Hinweis: Die bisherige Bezeichnung Telekommunikation-Telemedien-Datenschutzgesetz (TTDSG) wurde durch das Digitale-Dienste-Gesetz am 14. Mai 2024 in Telekommunikation-Digitale-Dienste-Datenschutz-Gesetz (TDDDG) geändert.

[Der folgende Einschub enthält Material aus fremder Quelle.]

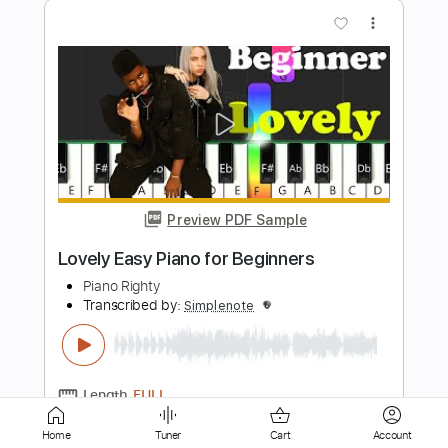
Preview PDF Sample
Experience Easy Piano for Beginners
Piano Righty
Transcribed by:
Simplenote
Length
FULL
PDF, Midi, MusicXML,
Delivery Files
MuseScore
Includes
Keyboard
Piano
Standard Tuning
Key C#m
Sheet Music 🎹
Home
Tuner
Cart
Account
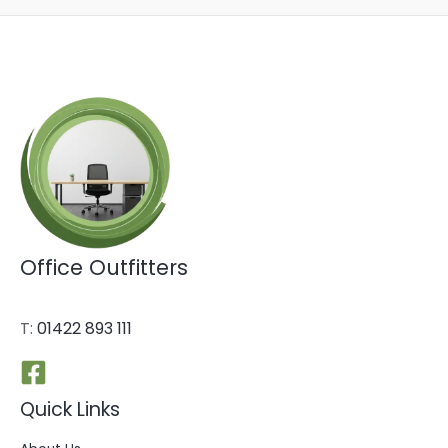
Office Outfitters
T:
01422 893 111
Quick Links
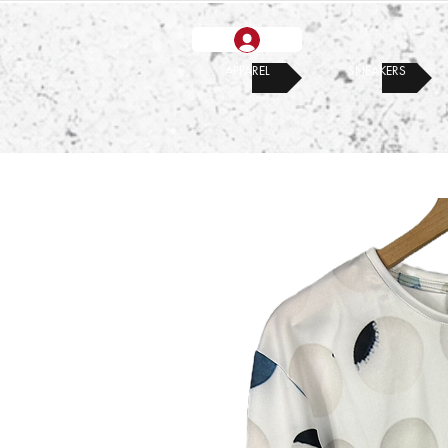
APPAREL
SNEAKERS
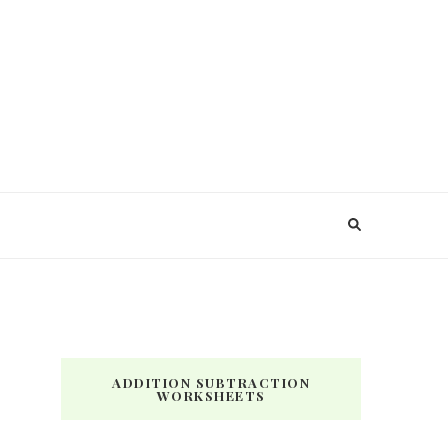
ADDITION SUBTRACTION
WORKSHEETS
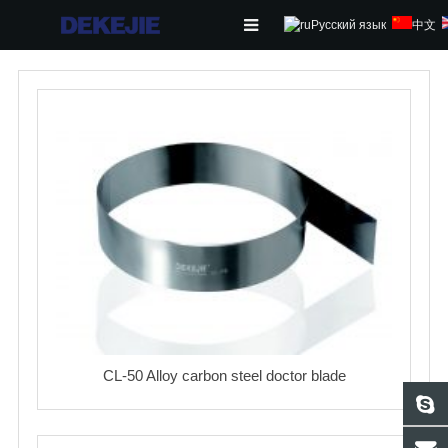
Русский язык
中文
HOME
ABOUT US
PRODUCTS
NEWS
CONTACT
FEEDBACK
DOWNLOAD
CL-50 Alloy carbon steel doctor blade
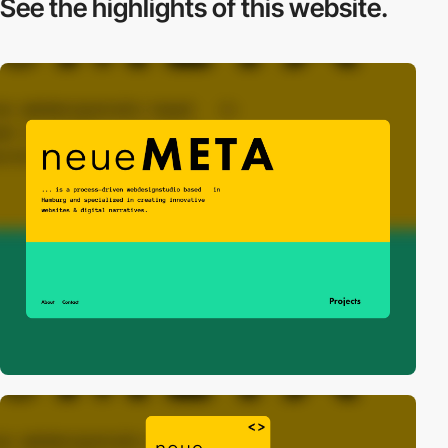
See the highlights
of this website.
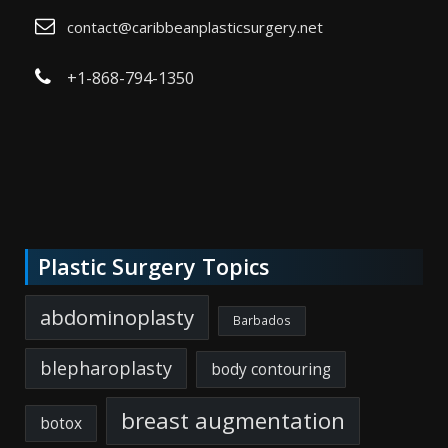
contact@caribbeanplasticsurgery.net
+1-868-794-1350
Plastic Surgery Topics
abdominoplasty
Barbados
blepharoplasty
body contouring
breast augmentation
botox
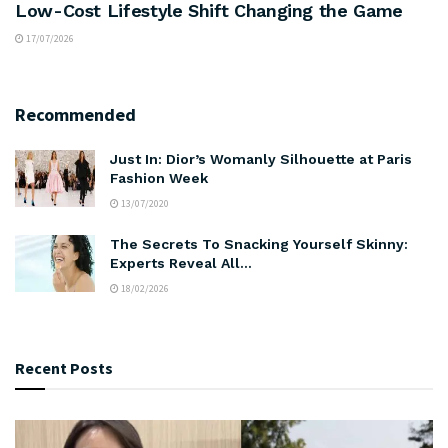
Low-Cost Lifestyle Shift Changing the Game
17/07/2026
Recommended
Just In: Dior’s Womanly Silhouette at Paris
Fashion Week
13/07/2020
The Secrets To Snacking Yourself Skinny:
Experts Reveal All…
18/02/2026
Recent Posts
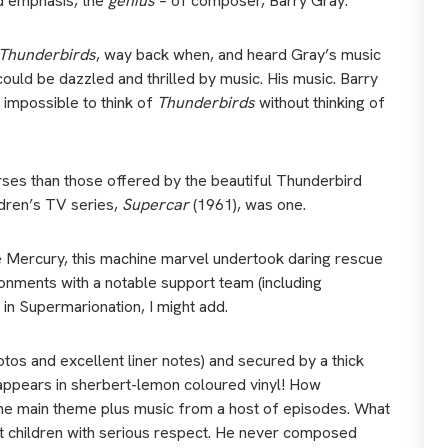
d emphasis, the
genius
– of composer, Barry Gray.
Thunderbirds
, way back when, and heard Gray’s music
 could be dazzled and thrilled by music. His music. Barry
 impossible to think of
Thunderbirds
without thinking of
rses than those offered by the beautiful Thunderbird
ildren’s TV series,
Supercar
(1961), was one.
ke Mercury, this machine marvel undertook daring rescue
ronments with a notable support team (including
in Supermarionation, I might add.
otos and excellent liner notes) and secured by a thick
on appears in sherbert-lemon coloured vinyl! How
 the main theme plus music from a host of episodes. What
t children with serious respect. He never composed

Anwaltlich geprüft zuletzt am 10.02.2026 Zitierweise Druckversion Fehler gefunden

Nichtamtliche, verständliche Zusammenfassung von § 16 TDDDG Automatische Anrufweiterschaltung (Fehler gefunden?)

Was regelt § 16 TDDDG Automatische Anrufweiterschaltung?

§ 16 verpflichtet Anbieter, eine von Dritten eingerichtete automatische Weiterleitung abschaltbar zu machen

  • Endnutzer müssen automatische Anrufweiterschaltungen, die ein Dritter veranlasst hat, einfach und kostenlos deaktivieren können

  • Gilt soweit die Abschaltung technisch möglich ist

Vereinfachte, nicht rechtsverbindliche Zusammenfassung von § 16 TDDDG Automatische Anrufweiterschaltung. Maßgeblich ist ausschließlich der amtliche Gesetzestext.